Un défi. Guillaume lui lançait un simple défi, histoire de régler définitivement leurs comptes de la manière la plus honnête et sportive qui soit. Après que les deux adolescents se soient serré la main, de nombreux témoins rapportèrent que des étincelles s'étaient bien matérialisées entre leurs yeux. Certains parlèrent même d'un complexe spatiotemporel de quelques secondes pendant lesquelles les animaux arrêtèrent de respirer. D'autres jurèrent plutôt que la terre avait tremblé sous leurs pieds, même si aucun séismographe ne vint confirmer cette hypothèse. La vérité était plus simple. Il s'agissait de la tension qui se dégageait entre les deux chefs d'équipes auto-proclamés. Guillaume voulait gagner pour se libérer de ses chaines. Aaron désirait l'emporter pour l'honneur de celui dont il était amoureux. Et à côté, l'infirmerie afficha rapidement complet. Les concurrents préféraient se faire porter pâles plutôt que de s'immiscer dans ce duel destructeur, où pire, se faire humilier en ne glanant que les miettes et autres médailles en chocolat. Les quatorzièmes olympiades du camp Sport & Fun pouvaient enfin commencer. Pour Basile et toute l'équipe encadrante, c'était un soulagement. Cet évènement incontournable des vacances annonçait aussi leur fin. Dès le lendemain, les adolescents rentreraient chez eux. Sous sa tente, le Canadien caressait précieusement son billet d'avion à destination de Montréal, aller simple, en pensant à ses proches qu'il allait bientôt revoir et aux monstres qu'il ne verrait jamais plus. C'était une vraie chance que les organisateurs aient fait durer ce camp une journée de moins que l'année précédente. Mal rasé et défiguré par la fatigue, il était au bout du rouleau et était bon pour une perfusion de sirop d'érable directement en intraveineuse, seule solution pour le remettre sur pied avant le retour de l'hiver.

Sous son duvet et celui d'Aaron, dont les fermetures éclaires avaient été jointes pour ne former qu'un seul et grand ensemble, Kilian gigotait en faisant le point sur ses vacances.
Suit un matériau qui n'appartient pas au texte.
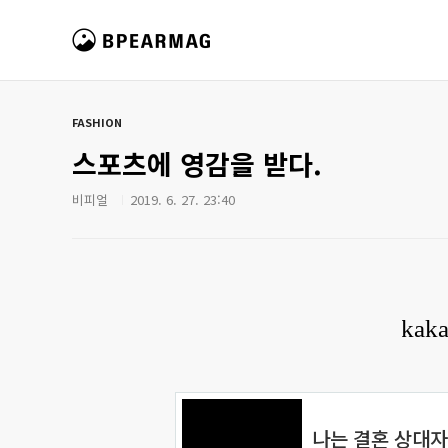
본문 바로가기
비피얼 매거진
FASHION
스포츠에 영감을 받다.
비피얼
2019. 6. 27. 23:40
Pas si mal, au final. Oh, certes, s'il s'était attendu avant le début du camp à un feu d'artifice dans les bras de son amoureux, il avait dû se contenter des rares fois où ils avaient franchi la ligne rose, celle qui séparait les chastes câlins d'amusements plus torrides. Mais Aaron lui avait fait l'amour, vraiment l'amour, pour la deuxième fois de sa vie seulement, et cela valait bien toutes les larmes qui s'étaient échappées de ses yeux. Et puis, surtout, il avait l'impression d'avoir encore grandi. Bien sûr, la rentrée serait dure à vivre, mais une certaine sérénité s'était emparée de lui. Il vivrait sa vie en attendant Aaron. Et quand il le retrouverait, il se jetterait tout simplement dans ses bras pour lui dire à quel point il l'aime. Ce n'était pas si loin que ça, après tout, les vacances de la Toussaint. Alors qu'il jouait machinalement avec une de ses mèches de cheveux entortillée autour de ses doigts, cette pensée le fit sourire. Il était encore un gosse à qui on demandait d'être mature, mais qui se refusait de l'être. À chaque moment sa peine. Ce dernier jour serait celui de l'amusement. Il voulait rendre fier son Aaron et impressionner Alia, il n'y avait pas une minute à perdre.